Costa Coffee opened a new store on Aldersgate Street in the City of London on 9 April 2026, a pointed bet on central London at the same time the chain has kept pushing hard into drive-thrus, supermarket concessions and other off-street formats. The move shows Costa is not retreating from the toughest café ground in the UK capital; it is trying to win it back by matching store format to the way London now moves.
The Aldersgate opening sits inside a wider London investment plan worth up to £3.5 million. Costa has lined up up to seven new stores across the capital in 2026 and more than 10 refurbishments at existing London sites, signalling that the brand still sees room to grow in the city even after years of expansion beyond the traditional high street model.

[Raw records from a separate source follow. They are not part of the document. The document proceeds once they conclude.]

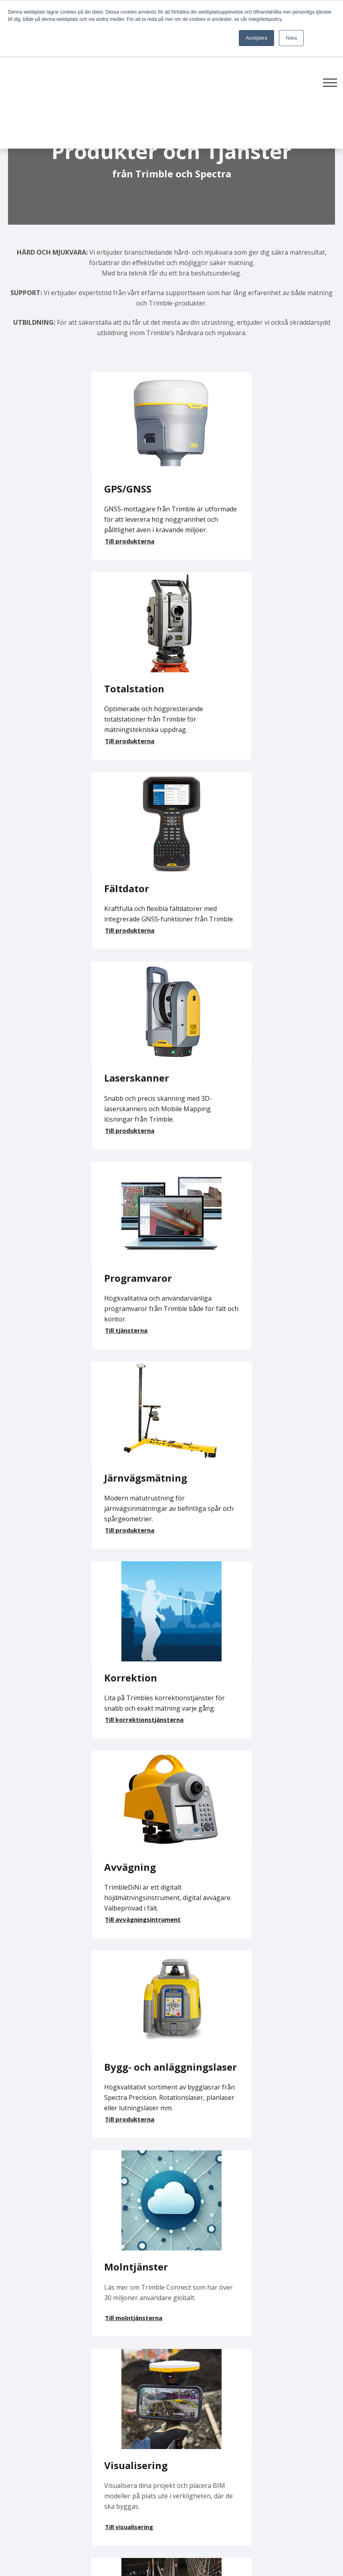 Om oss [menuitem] (187, 2477)
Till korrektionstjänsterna (61, 1141)
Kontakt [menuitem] (188, 2462)
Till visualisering (46, 1572)
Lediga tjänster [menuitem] (309, 2417)
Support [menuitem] (188, 2401)
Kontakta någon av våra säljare (153, 2063)
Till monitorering (216, 1583)
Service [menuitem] (186, 2417)
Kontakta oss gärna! (39, 2093)
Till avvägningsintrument (229, 1151)
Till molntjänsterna (219, 1349)
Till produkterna (46, 551)
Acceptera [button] (256, 38)
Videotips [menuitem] (300, 2401)
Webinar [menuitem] (299, 2447)
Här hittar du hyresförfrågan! (125, 2034)
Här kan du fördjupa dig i (49, 1748)
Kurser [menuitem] (186, 2447)
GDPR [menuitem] (294, 2432)
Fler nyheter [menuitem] (305, 2386)
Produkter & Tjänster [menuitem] (208, 2386)
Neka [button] (291, 38)
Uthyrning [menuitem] (191, 2432)
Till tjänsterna (43, 951) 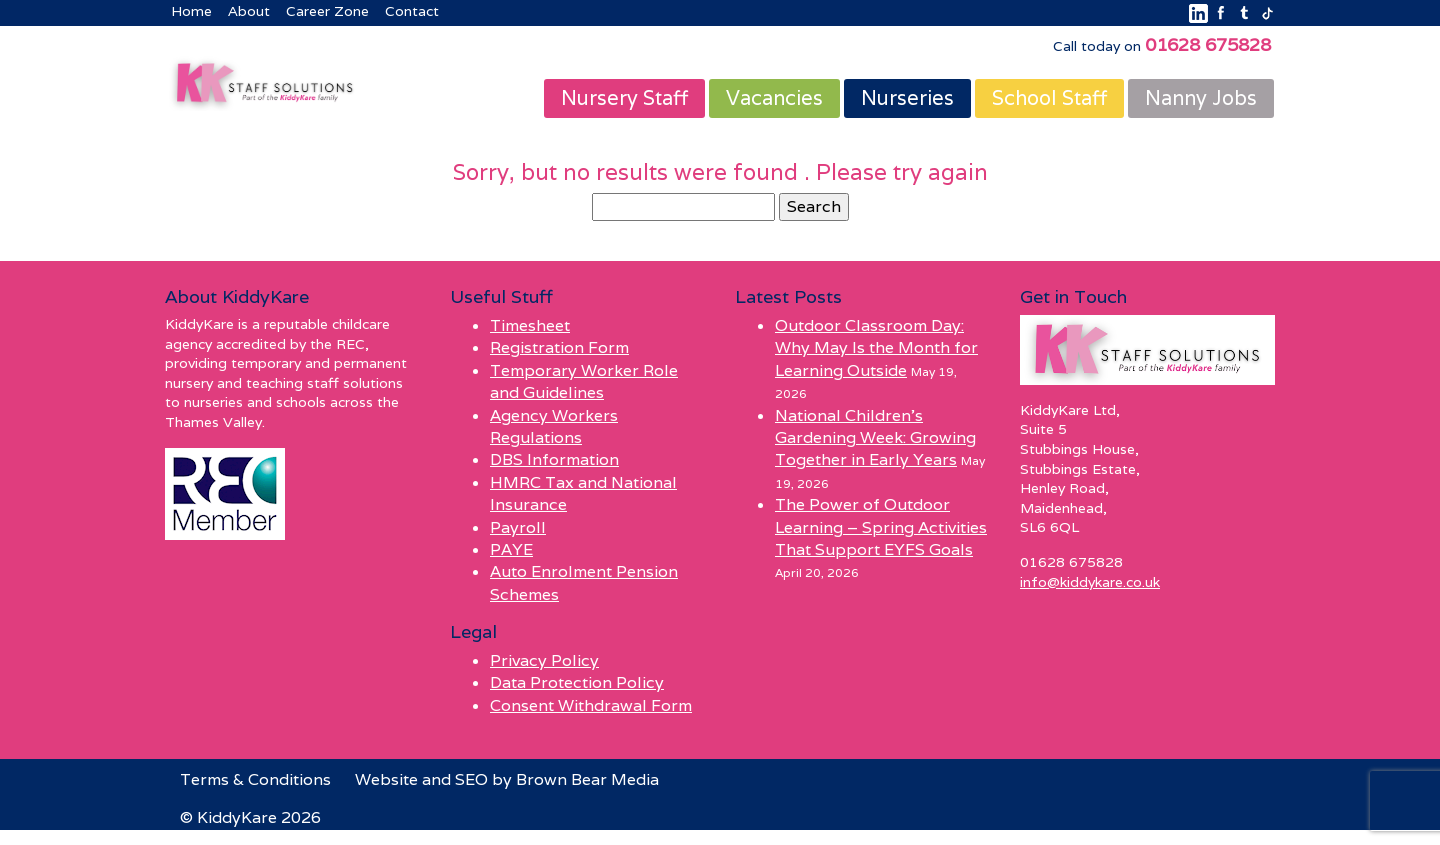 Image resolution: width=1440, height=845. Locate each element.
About (249, 11)
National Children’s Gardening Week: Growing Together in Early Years (875, 438)
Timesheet (530, 325)
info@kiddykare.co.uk (1090, 582)
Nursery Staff (624, 98)
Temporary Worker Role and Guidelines (584, 381)
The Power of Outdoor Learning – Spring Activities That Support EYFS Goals (881, 527)
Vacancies (774, 98)
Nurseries (907, 98)
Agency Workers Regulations (554, 426)
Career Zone (327, 11)
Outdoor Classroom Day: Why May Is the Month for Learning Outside (876, 348)
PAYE (511, 549)
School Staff (1049, 98)
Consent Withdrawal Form (591, 705)
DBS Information (554, 459)
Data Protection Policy (577, 682)
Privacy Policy (544, 660)
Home (191, 11)
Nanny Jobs (1201, 98)
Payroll (518, 527)
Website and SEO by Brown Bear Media (507, 779)
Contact (412, 11)
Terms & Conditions (255, 779)
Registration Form (559, 347)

The new branch occupies a former bank building and blends heritage features with a modern layout. Flexible seating and self-service digital kiosks are built into the design, with the store aimed at commuters, local workers, residents and visitors. That mix matters in the City, where office attendance, leisure travel and daily routines are still shifting after the disruption of recent years.
Costa’s timing also reflects the wider state of the UK coffee market. World Coffee Portal’s Project Café UK 2025 valued the branded coffee shop sector at £6.1 billion across 11,456 outlets, and said Costa remained the UK’s largest branded coffee chain with 2,671 outlets. The market had grown 5.2% over 12 months, but lower footfall in traditional prime locations and the cost-of-living crisis have remained pressure points for chains trying to protect sales.
Against that backdrop, the Aldersgate store reads as a precision play rather than a broad high-street comeback. Costa’s expansion in London is aimed at the commuter routes and dayparts that still produce reliable spend, not just at headline city-centre rent rolls. The chain’s wider format strategy backs that up: in March 2026, Costa said it had reached its 400th UK drive-thru and planned up to 40 new drive-thru openings in the country that year.
That leaves London as one part of a much bigger portfolio strategy, but a crucial one. Costa is betting that the right site, the right format and the right traffic pattern can still unlock growth in a market many chains would rather avoid.